Seven decades after the liberation of Auschwitz, former SS member at the Nazi concentration camp, Oskar Groening, shuffled into a German court on Monday. A 93-year-old man, Groening faces charges of complicity in the murder of 300,000 Jews in the summer of 1944.
SS means Schutzstaffel and translates to “protection squadron” or “defense corps.”
Nazi leadership at the time assigned Groening to confiscate luggage from prisoners and collect and count the victims’ money. Groening, dubbed the “accountant of Auschwitz,” stands trial as a last ditch attempt to put the remaining handful of death camp guards in prison before their death.
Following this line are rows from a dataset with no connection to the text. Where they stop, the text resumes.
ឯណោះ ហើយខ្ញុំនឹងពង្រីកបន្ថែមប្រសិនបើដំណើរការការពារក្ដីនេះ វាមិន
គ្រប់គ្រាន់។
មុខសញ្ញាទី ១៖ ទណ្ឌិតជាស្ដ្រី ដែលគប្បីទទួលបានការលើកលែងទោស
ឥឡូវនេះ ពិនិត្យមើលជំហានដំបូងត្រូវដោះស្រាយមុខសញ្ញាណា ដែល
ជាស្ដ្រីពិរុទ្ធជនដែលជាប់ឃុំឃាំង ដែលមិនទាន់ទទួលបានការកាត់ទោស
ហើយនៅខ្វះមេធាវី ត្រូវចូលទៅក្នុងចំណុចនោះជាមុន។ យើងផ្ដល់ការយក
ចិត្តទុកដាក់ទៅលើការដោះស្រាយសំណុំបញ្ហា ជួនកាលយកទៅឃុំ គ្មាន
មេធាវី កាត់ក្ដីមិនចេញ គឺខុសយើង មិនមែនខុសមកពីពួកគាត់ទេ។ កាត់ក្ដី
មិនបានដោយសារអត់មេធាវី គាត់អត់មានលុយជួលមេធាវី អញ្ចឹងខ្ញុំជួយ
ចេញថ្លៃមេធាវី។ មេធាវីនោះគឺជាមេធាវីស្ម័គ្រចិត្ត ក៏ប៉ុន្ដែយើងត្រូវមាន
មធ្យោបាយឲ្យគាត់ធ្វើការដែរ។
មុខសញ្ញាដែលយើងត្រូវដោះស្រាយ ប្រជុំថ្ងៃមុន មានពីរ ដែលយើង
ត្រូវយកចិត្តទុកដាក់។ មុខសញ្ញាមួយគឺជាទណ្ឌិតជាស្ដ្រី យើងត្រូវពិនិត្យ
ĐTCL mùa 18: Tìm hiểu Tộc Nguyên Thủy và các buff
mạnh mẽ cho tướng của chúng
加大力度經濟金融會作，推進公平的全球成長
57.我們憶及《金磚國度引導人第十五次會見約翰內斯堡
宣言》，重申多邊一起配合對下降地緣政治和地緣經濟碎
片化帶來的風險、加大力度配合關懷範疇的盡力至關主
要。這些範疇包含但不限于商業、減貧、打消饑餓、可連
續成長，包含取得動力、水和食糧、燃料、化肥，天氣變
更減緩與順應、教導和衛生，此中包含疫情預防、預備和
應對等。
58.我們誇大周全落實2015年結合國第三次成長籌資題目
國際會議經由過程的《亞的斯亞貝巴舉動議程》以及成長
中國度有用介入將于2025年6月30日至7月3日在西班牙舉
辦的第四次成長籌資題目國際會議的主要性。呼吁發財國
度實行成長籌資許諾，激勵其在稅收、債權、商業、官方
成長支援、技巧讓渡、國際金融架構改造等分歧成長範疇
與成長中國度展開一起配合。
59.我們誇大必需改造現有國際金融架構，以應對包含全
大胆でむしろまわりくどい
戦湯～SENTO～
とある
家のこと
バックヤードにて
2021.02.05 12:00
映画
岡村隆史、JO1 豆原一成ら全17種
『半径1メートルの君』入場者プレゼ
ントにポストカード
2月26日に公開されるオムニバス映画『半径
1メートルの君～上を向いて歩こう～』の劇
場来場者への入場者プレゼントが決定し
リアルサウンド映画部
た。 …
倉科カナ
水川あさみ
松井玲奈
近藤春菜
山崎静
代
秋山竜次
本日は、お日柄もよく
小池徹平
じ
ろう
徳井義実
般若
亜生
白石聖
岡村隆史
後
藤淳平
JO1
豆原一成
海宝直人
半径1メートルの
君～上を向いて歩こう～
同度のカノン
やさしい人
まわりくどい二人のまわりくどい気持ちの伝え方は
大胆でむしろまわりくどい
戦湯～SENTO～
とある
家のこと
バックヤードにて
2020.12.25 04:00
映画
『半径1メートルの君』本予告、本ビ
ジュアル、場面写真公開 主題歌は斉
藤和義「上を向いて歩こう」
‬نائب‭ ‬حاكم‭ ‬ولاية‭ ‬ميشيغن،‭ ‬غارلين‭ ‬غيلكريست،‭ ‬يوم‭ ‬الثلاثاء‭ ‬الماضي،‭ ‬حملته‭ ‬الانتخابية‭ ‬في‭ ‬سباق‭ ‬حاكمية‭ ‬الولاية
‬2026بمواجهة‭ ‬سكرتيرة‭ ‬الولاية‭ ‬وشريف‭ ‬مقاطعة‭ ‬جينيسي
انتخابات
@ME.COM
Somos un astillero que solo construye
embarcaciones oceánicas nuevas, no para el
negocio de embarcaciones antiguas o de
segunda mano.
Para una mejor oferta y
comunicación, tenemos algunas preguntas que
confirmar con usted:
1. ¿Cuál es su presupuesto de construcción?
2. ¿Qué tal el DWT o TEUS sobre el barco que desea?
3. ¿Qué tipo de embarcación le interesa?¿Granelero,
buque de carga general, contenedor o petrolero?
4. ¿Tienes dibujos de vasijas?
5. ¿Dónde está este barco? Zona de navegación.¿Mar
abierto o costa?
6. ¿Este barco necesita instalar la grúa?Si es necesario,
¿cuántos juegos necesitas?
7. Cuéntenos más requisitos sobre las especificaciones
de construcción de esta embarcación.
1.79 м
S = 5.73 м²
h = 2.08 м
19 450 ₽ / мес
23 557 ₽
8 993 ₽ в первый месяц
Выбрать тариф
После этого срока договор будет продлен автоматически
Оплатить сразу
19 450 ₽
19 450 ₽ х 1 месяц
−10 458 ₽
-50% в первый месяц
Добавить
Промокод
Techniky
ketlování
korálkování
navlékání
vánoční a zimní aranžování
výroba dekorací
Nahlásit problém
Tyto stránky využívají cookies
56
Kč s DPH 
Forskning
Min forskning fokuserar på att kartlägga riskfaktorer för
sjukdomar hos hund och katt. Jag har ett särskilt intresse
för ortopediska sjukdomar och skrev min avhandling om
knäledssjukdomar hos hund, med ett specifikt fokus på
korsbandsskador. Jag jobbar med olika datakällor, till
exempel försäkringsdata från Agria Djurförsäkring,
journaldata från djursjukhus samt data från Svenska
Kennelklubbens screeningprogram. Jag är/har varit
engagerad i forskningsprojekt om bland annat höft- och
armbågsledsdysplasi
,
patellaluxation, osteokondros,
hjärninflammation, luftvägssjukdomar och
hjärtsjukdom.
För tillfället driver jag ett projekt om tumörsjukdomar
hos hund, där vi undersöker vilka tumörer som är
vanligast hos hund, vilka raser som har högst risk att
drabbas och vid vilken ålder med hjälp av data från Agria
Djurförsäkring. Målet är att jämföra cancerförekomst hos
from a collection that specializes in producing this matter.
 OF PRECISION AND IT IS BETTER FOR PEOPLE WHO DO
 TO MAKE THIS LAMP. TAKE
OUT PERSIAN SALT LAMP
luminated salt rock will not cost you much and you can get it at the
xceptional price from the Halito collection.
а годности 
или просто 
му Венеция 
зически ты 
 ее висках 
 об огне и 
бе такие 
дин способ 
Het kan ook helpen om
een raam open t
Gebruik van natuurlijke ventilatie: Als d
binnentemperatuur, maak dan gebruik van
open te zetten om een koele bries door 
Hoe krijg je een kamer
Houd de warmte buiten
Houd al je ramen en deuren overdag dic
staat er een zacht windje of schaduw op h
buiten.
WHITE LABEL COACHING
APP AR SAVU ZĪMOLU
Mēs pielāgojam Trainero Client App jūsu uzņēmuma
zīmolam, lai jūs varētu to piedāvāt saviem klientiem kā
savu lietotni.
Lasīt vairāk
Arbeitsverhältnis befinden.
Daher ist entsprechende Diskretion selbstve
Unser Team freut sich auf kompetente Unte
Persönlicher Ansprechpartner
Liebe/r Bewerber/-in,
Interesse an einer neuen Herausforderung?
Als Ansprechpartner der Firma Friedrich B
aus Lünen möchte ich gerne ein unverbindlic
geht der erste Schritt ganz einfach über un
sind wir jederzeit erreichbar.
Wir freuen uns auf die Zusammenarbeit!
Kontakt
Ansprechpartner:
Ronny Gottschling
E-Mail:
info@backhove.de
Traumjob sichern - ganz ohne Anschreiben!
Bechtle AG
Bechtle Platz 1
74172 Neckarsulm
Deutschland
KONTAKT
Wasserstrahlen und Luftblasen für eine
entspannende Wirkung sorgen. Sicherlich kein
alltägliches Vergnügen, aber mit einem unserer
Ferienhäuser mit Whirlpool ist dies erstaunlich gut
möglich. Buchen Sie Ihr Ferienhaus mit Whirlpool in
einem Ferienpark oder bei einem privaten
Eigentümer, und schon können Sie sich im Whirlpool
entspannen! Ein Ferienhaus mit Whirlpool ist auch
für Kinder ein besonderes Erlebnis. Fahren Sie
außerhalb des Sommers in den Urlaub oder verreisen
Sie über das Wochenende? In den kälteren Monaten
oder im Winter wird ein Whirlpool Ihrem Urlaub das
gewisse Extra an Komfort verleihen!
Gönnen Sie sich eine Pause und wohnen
In an autobiography, Groening spoke about the horrors he witnessed at Auschwitz and admitted to knowing about the gas chambers. He describes himself as “a small cog in the machine,” and repeatedly claims his innocence.
Along with balancing the books, Groening helped transport Jews within the camp.
Auschwitz survivor Hedy Bohm said, “Whether you’re a bookkeeper, a supplier, a driver, a cook, whatever you are, if what you’re doing helps the machinery of death of a regime to keep rolling, you should be called to account. No one should ever be allowed to say ‘I was just a small cog in the machine.’”
The courts brought Groening up on similar charges before but dropped the case because of a lack of evidence of personal involvement.
I can’t begin to imagine how the remaining Holocaust survivors must feel, but I can understand their desire to see a man thrown in jail for the crimes committed against them.
But I can’t understand why a man should be sentenced to jail simply because he was born on the wrong side of history. Groening requested to transfer out of the death camp and was denied three times. The inhuman tortures on Jews will forever scar the minds of not only Holocaust survivors, but also those such as Groening who realized they were part of the blind hatred.
Twenty-one years old at the time, Groening was sent to work at the death camp in the high point of Nazi Germany, swept away by the fervent injustice.
“It is beyond question that I am morally complicit. This moral guilt I acknowledge here, before the victims, with regret and humility,” Groening told judges at the Lueneburg state court in northern Germany.
Oskar Groening faces a maximum sentence of 15 years in prison. At 93-years-old, 15 years could mean the rest of his life. He stumbled into the courtroom with a walker. If convicted, he would be forced to cling onto his life. But the most worrying aspect of jail isn’t a senile Groening; it’s the other inmates, who I doubt would be kind to a former SS guard.
The Holocaust and Auschwitz feel a lifetime away. For many it is, but for those who have lived long enough to remember it, it’s a reminder of the frightening and cold genocide that still haunts them.
Victims want closure, but everybody needs forgiveness.
History remembers every dark sin committed by an individual, group, or nation. But it’s up to us as a society to learn from the mistakes, move on and forgive.